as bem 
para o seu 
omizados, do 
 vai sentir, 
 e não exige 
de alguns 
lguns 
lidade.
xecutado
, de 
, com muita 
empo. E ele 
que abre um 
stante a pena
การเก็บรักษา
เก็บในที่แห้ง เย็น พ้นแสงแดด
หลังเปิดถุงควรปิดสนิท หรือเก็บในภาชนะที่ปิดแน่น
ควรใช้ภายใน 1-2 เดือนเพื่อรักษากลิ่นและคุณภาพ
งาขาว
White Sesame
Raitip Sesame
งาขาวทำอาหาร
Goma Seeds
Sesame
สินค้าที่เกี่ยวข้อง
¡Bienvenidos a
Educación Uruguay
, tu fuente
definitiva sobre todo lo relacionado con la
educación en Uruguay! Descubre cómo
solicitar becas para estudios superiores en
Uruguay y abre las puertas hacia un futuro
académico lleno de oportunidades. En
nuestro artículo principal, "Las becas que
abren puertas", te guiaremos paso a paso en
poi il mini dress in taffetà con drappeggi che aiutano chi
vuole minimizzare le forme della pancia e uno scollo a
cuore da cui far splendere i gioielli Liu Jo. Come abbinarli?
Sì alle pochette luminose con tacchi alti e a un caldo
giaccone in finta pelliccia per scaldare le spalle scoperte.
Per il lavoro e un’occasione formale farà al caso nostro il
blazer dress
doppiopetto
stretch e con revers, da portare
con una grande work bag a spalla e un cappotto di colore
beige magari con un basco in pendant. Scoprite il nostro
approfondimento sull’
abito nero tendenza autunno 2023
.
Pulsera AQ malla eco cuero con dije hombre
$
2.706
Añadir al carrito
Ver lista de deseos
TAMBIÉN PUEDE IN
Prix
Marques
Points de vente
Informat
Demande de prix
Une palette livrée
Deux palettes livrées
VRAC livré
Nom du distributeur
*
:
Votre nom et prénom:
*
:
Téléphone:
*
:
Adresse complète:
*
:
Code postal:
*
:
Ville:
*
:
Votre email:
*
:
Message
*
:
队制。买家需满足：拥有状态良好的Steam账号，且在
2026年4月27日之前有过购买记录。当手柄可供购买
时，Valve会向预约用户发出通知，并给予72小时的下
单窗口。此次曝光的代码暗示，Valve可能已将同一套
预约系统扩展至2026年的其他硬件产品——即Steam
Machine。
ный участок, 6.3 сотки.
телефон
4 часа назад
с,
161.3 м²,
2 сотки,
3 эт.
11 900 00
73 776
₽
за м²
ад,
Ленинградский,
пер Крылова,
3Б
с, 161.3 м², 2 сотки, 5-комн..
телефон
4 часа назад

* [EXERCISE]: The records above should be returned exactly.

* [ANSWER]:
as bem 
para o seu 
omizados, do 
 vai sentir, 
 e não exige 
de alguns 
lguns 
lidade.
xecutado
, de 
, com muita 
empo. E ele 
que abre um 
stante a pena
การเก็บรักษา
เก็บในที่แห้ง เย็น พ้นแสงแดด
หลังเปิดถุงควรปิดสนิท หรือเก็บในภาชนะที่ปิดแน่น
ควรใช้ภายใน 1-2 เดือนเพื่อรักษากลิ่นและคุณภาพ
งาขาว
White Sesame
Raitip Sesame
งาขาวทำอาหาร
Goma Seeds
Sesame
สินค้าที่เกี่ยวข้อง
¡Bienvenidos a
Educación Uruguay
, tu fuente
definitiva sobre todo lo relacionado con la
educación en Uruguay! Descubre cómo
solicitar becas para estudios superiores en
Uruguay y abre las puertas hacia un futuro
académico lleno de oportunidades. En
nuestro artículo principal, "Las becas que
abren puertas", te guiaremos paso a paso en
poi il mini dress in taffetà con drappeggi che aiutano chi
vuole minimizzare le forme della pancia e uno scollo a
cuore da cui far splendere i gioielli Liu Jo. Come abbinarli?
Sì alle pochette luminose con tacchi alti e a un caldo
giaccone in finta pelliccia per scaldare le spalle scoperte.
Per il lavoro e un’occasione formale farà al caso nostro il
blazer dress
doppiopetto
stretch e con revers, da portare
con una grande work bag a spalla e un cappotto di colore
beige magari con un basco in pendant. Scoprite il nostro
approfondimento sull’
abito nero tendenza autunno 2023
.
Pulsera AQ malla eco cuero con dije hombre
$
2.706
Añadir al carrito
Ver lista de deseos
TAMBIÉN PUEDE IN
Prix
Marques
Points de vente
Informat
Demande de prix
Une palette livrée
Deux palettes livrées
VRAC livré
Nom du distributeur
*
:
Votre nom et prénom:
*
:
Téléphone:
*
:
Adresse complète:
*
:
Code postal:
*
:
Ville:
*
:
Votre email:
*
:
Message
*
:
队制。买家需满足：拥有状态良好的Steam账号，且在
2026年4月27日之前有过购买记录。当手柄可供购买
时，Valve会向预约用户发出通知，并给予72小时的下
单窗口。此次曝光的代码暗示，Valve可能已将同一套
预约系统扩展至2026年的其他硬件产品——即Steam
Machine。
ный участок, 6.3 сотки.
телефон
4 часа назад
с,
161.3 м²,
2 сотки,
3 эт.
11 900 00
73 776
₽
за м²
ад,
Ленинградский,
пер Крылова,
3Б
с, 161.3 м², 2 сотки, 5-комн..
телефон
4 часа назад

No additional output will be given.